Output each record exactly as given. Leave out every picture.

[Records drawn from a dataset]

• • • •

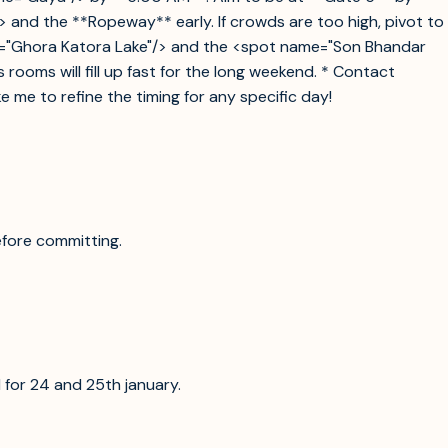
> and the **Ropeway** early. If crowds are too high, pivot to
ame="Ghora Katora Lake"/> and the <spot name="Son Bhandar
oms will fill up fast for the long weekend. * Contact
 me to refine the timing for any specific day!
efore committing.
ll for 24 and 25th january.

• • • •

__Solution below__
> and the **Ropeway** early. If crowds are too high, pivot to
ame="Ghora Katora Lake"/> and the <spot name="Son Bhandar
oms will fill up fast for the long weekend. * Contact
 me to refine the timing for any specific day!
efore committing.
ll for 24 and 25th january.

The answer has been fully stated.